Establishing safe high hydrostatic pressure devitalization thresholds for autologous head and neck cancer vaccination and reconstruction

High hydrostatic pressure specifically devitalizes cells and tissues without major changes in their molecular structure. Hence, high hydrostatic pressure may enhance the development of whole-cell anti-tumor vaccines, representing tumor heterogeneity and thus (neo-) antigen diversity. Moreover, safe devitalization of tumor-infiltrated supporting tissue may facilitate reimplantation for functional reconstruction. However, precise high hydrostatic pressure thresholds for safe cancer cell killing are unknown. Here, we show that high hydrostatic pressure of at least 450 MPa is necessary to safely devitalize head and neck squamous cell cancer. A pressure of 300 MPa, which has been used frequently in cancer vaccine preparation, resulted in partial devitalization with 27% live cells in flow cytometry and 4% remaining autofluorescence in cell culture after one week. The remaining cells could form vital tumors in the chorioallantoic membrane assay. In contrast, 450 MPa killed all cells in vitro and prevented tumor outgrowth in ovo. The effectiveness of 450 MPa was attributed to the induction of DNA double-strand breaks, independent of apoptosis, autophagy, or methuosis. Furthermore, 450 MPa continued to induce immunogenic cell death.
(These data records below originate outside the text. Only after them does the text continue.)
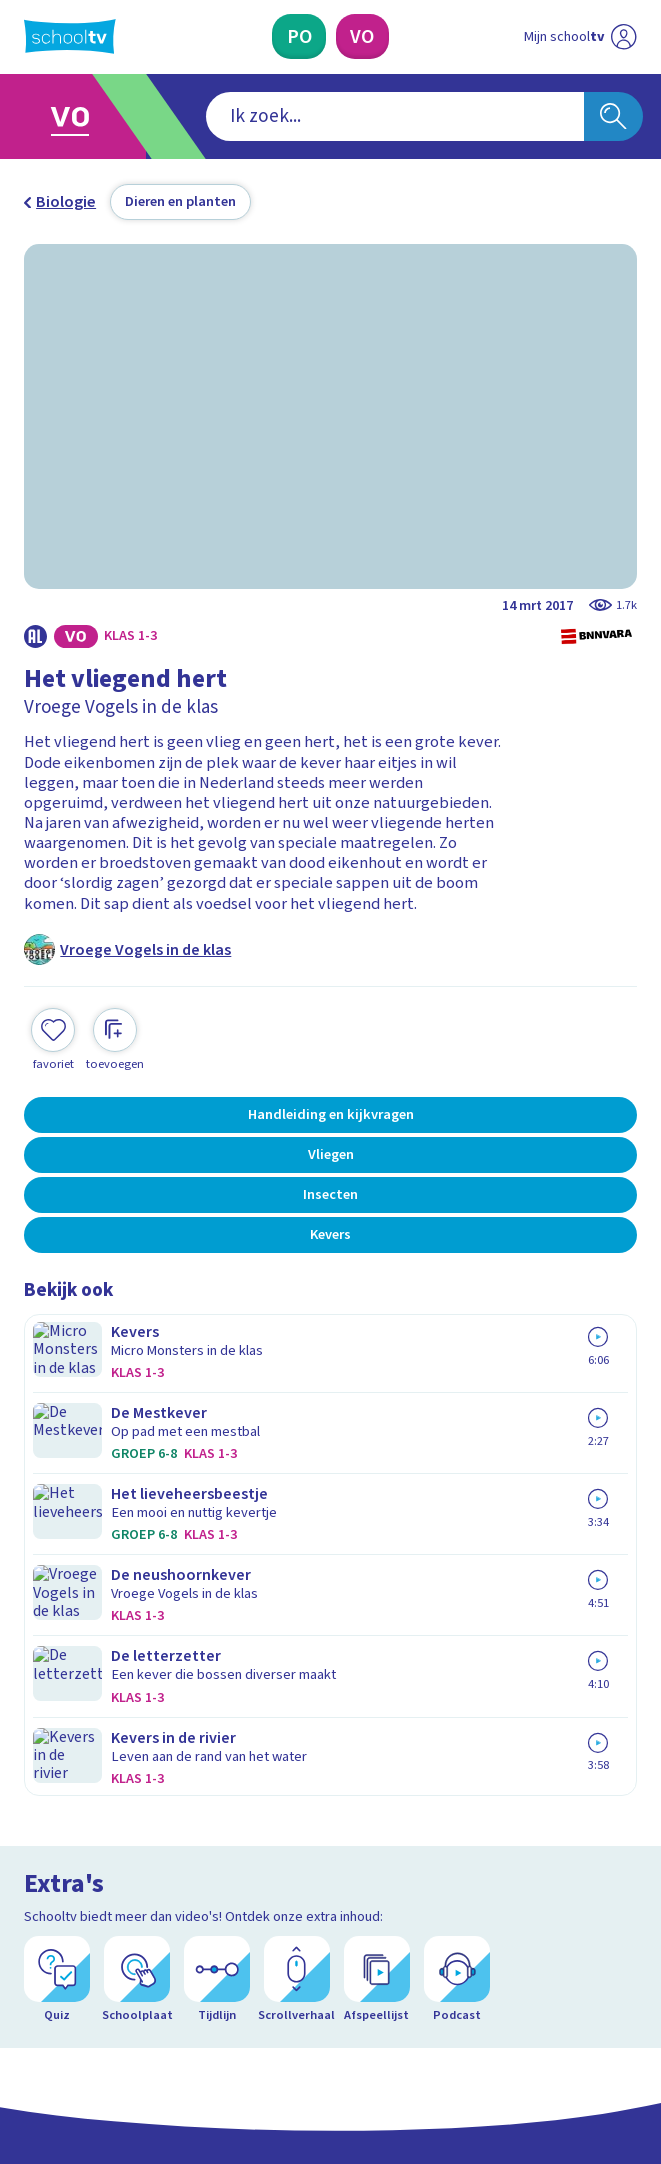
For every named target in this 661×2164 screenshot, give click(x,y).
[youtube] (166, 1994)
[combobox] (301, 116)
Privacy (55, 1684)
Our results demonstrate that 450 MPa of high hydrostatic pressure induces safe and sustained devitalization of head and neck cancer cells and tissues. Because of the heterogeneity in pressure resistance, we propose our approach as a starting point for determining the precise thresholds for other cancer entities. Further studies on head and neck cancer should focus on immunological co-cultures, combinations of immune checkpoint inhibition, and accurate anatomical reconstruction with pressure-treated autografts.

Automated summary

High hydrostatic pressure of at least 450 MPa can safely devitalize head and neck cancer cells and tissues, and may be used to enhance the development of tumor vaccines and functional reconstruction. Further research is needed to determine the precise thresholds for safe cancer cell killing.